“That’s going to be one thing that’s on the table,” said FDA Commissioner Scott Gottlieb about the possibility of banning e-cigarette sales online. “It’s very clearly something we are now looking at.” Next November, the FDA will be releasing proposals for new e-cig regulations, and will allow several months for feedback before a final decision is taken.
In the meantime, earlier this month, the agency issued over 1,000 warning letters to U.S. retailers and manufacturers of e-cigarettes, in what the agency called “the largest coordinated enforcement effort in the FDA’s history.”
In these letters, the agency demanded that within 60 days these companies present proof that they can keep the nicotine-containing products out of the hands of minors. Should they fail to do so, the FDA may ban candy-like flavors, such as bubble gum and crème brûlée, that it considers appealing to this age group.
Gottlieb said the goal is ensuring that teens don’t develop a nicotine addiction, adding that the main factors driving use by minors are “access and appeal.” He pointed out that the conversation on regulations would be different if the data showed that vaping rates were dropping alongside smoking rates, however, this is not the case he said, “everything is moving in the wrong direction.”

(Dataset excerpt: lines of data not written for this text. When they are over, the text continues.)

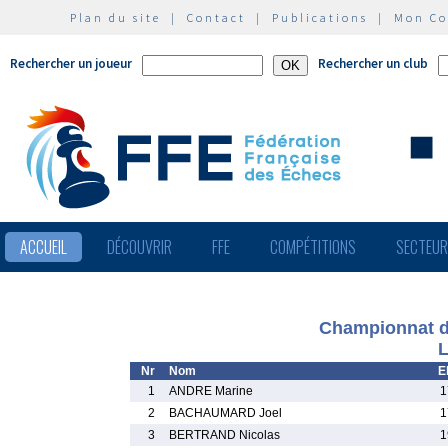
Plan du site
|
Contact
|
Publications
|
Mon C
Rechercher un joueur
Rechercher un club
ACCUEIL
DÉCOUVRIR
FFE
COMPÉTITIONS
SECTEU
Championnat du
L
Nr
Nom
E
1
ANDRE Marine
1
2
BACHAUMARD Joel
1
3
BERTRAND Nicolas
1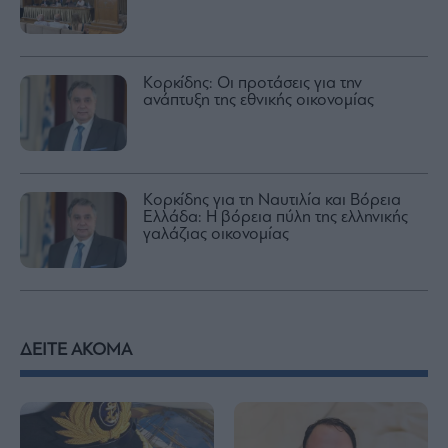
Κορκίδης: Οι προτάσεις για την
ανάπτυξη της εθνικής οικονομίας
Κορκίδης για τη Ναυτιλία και Βόρεια
Ελλάδα: Η βόρεια πύλη της ελληνικής
γαλάζιας οικονομίας
ΔΕΙΤΕ ΑΚΟΜΑ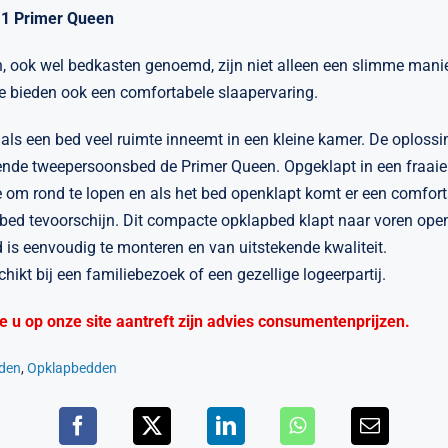
1 Primer Queen
 ook wel bedkasten genoemd, zijn niet alleen een slimme mani
ze bieden ook een comfortabele slaapervaring.
jn als een bed veel ruimte inneemt in een kleine kamer. De oplossin
nde tweepersoonsbed de Primer Queen. Opgeklapt in een fraaie 
 om rond te lopen en als het bed openklapt komt er een comfor
ed tevoorschijn. Dit compacte opklapbed klapt naar voren open,
 is eenvoudig te monteren en van uitstekende kwaliteit.
hikt bij een familiebezoek of een gezellige logeerpartij.
die u op onze site aantreft zijn advies consumentenprijzen.
den
,
Opklapbedden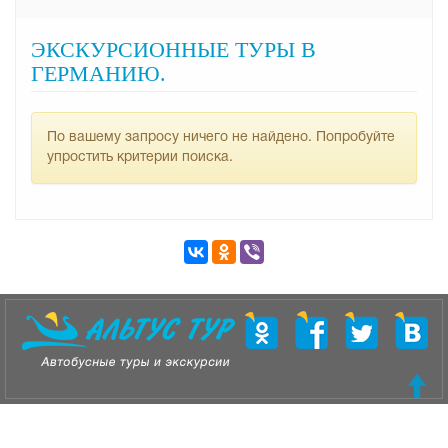
ЭКСКУРСИОННЫЕ ТУРЫ В
ГЕРМАНИЮ.
По вашему запросу ничего не найдено. Попробуйте
упростить критерии поиска.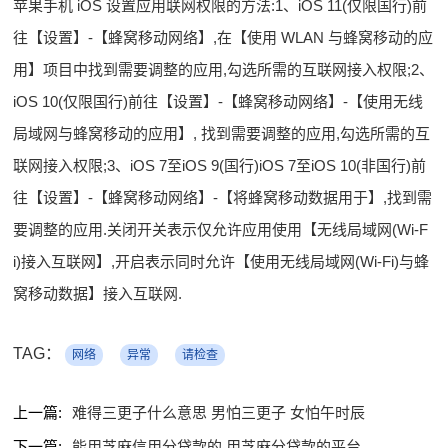
苹果手机 iOS 设置应用联网权限的方法:1、iOS 11(仅限国行)前
往【设置】-【蜂窝移动网络】,在【使用 WLAN 与蜂窝移动的应
用】项目中找到需要调整的应用,勾选所需的互联网接入权限;2、
iOS 10(仅限国行)前往【设置】-【蜂窝移动网络】-【使用无线
局域网与蜂窝移动的应用】, 找到需要调整的应用,勾选所需的互
联网接入权限;3、iOS 7至iOS 9(国行)iOS 7至iOS 10(非国行)前
往【设置】-【蜂窝移动网络】-【将蜂窝移动数据用于】,找到需
要调整的应用.关闭开关表示仅允许应用使用【无线局域网(Wi-F
i)接入互联网】,开启表示同时允许【使用无线局域网(Wi-Fi)与蜂
窝移动数据】接入互联网.
TAG：
网络
异常
请检查
上一篇:
难得三更子什么意思 男怕三更子 女怕午时辰
下一篇:
能用芝麻信用分贷款的 用芝麻分贷款的平台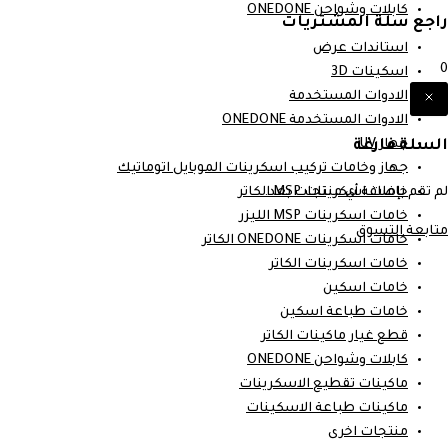
كابلات وشواحن ONEDONE
راجع سلة المشتريات
استاندات عرض
0
اسكينات 3D
الادوات المستخدمة
الادوات المستخدمة ONEDONE
السلة فارغة
جهاز UV
جهاز وخامات تركيب اسكرينات الموبايل اتوماتيك
لم تقم بإضافة أي منتجات بعد.
خامات اسكرينات MSP الكاتر
خامات اسكرينات MSP الليزر
متابعة التسوق
خامات اسكرينات ONEDONE الكاتر
خامات اسكرينات الكاتر
خامات اسكين
خامات طباعة اسكين
قطع غيار ماكينات الكاتر
كابلات وشواحن ONEDONE
ماكينات تقطيع الاسكرينات
ماكينات طباعة الاسكينات
منتجات اخرى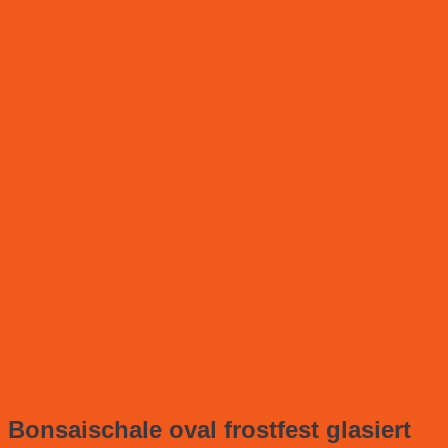
Bonsaischale oval frostfest glasiert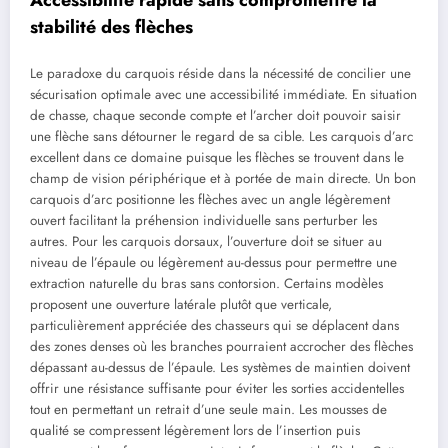
stabilité des flèches
Le paradoxe du carquois réside dans la nécessité de concilier une
sécurisation optimale avec une accessibilité immédiate. En situation
de chasse, chaque seconde compte et l’archer doit pouvoir saisir
une flèche sans détourner le regard de sa cible. Les carquois d’arc
excellent dans ce domaine puisque les flèches se trouvent dans le
champ de vision périphérique et à portée de main directe. Un bon
carquois d’arc positionne les flèches avec un angle légèrement
ouvert facilitant la préhension individuelle sans perturber les
autres. Pour les carquois dorsaux, l’ouverture doit se situer au
niveau de l’épaule ou légèrement au-dessus pour permettre une
extraction naturelle du bras sans contorsion. Certains modèles
proposent une ouverture latérale plutôt que verticale,
particulièrement appréciée des chasseurs qui se déplacent dans
des zones denses où les branches pourraient accrocher des flèches
dépassant au-dessus de l’épaule. Les systèmes de maintien doivent
offrir une résistance suffisante pour éviter les sorties accidentelles
tout en permettant un retrait d’une seule main. Les mousses de
qualité se compressent légèrement lors de l’insertion puis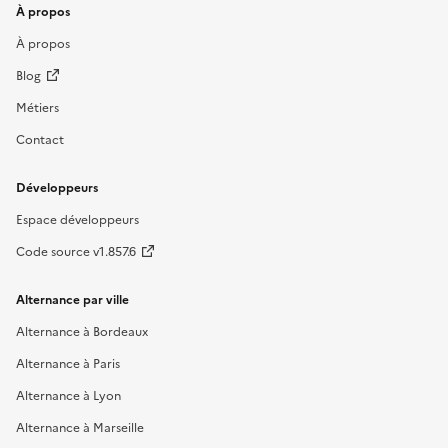
À propos
À propos
Blog
Métiers
Contact
Développeurs
Espace développeurs
Code source v1.857.6
Alternance par ville
Alternance à Bordeaux
Alternance à Paris
Alternance à Lyon
Alternance à Marseille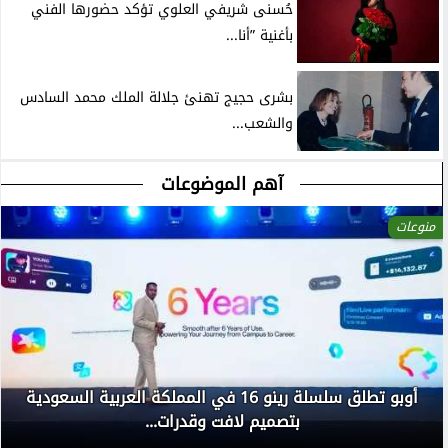
حُسنى شريفي العلوي تؤكد حضورها الفني
بأغنية ”أنا...
بشرى حجيج تهنئ جلالة الملك محمد السادس
والشعب...
آهم الموضوعات
منوعات
أوبو تطلق سلسلة رينو 16 في المملكة العربية السعودية
بتصميم لافت وقدرات...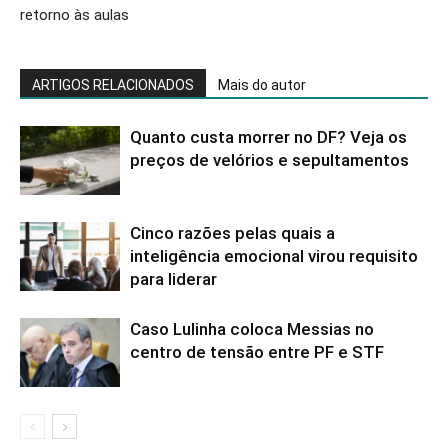
retorno às aulas
ARTIGOS RELACIONADOS
Mais do autor
Quanto custa morrer no DF? Veja os
preços de velórios e sepultamentos
Cinco razões pelas quais a
inteligência emocional virou requisito
para liderar
Caso Lulinha coloca Messias no
centro de tensão entre PF e STF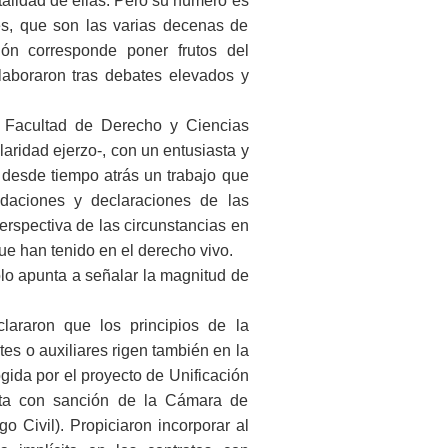
otalidad de ellas. Pero su número es
les, que son las varias decenas de
ón corresponde poner frutos del
elaboraron tras debates elevados y
a Facultad de Derecho y Ciencias
aridad ejerzo-, con un entusiasta y
desde tiempo atrás un trabajo que
ndaciones y declaraciones de las
rspectiva de las circunstancias en
ue han tenido en el derecho vivo.
ólo apunta a señalar la magnitud de
lararon que los principios de la
es o auxiliares rigen también en la
gida por el proyecto de Unificación
nta con sanción de la Cámara de
o Civil). Propiciaron incorporar al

CDC 2017 data had indicated a decline in vaping
This CDC report had also indicated that the percentage of high school students using e-cigarettes had dropped aswell. For the first time since the advent of electronic cigarettes, vaping had decreased from 16.0% in 2015 to 11.3% in 2016, while smoking in that same period dropped from 9.3% to 8.0%.
New data about teen vaping to be released soon
However Gottlieb is insisting that recent data is showing otherwise. “We are acting on very clear science that there’s an epidemic on the way,” he said. “We’re in possession of data that shows a disturbingly sharp rise in the number of teens using e-cigarettes in just the last year.”
“We’ve had to start taking some actions before the final results of this data can be made public. We will make these results public very soon. But we have an obligation to act on what we know. And what we know is very disturbing,” he added.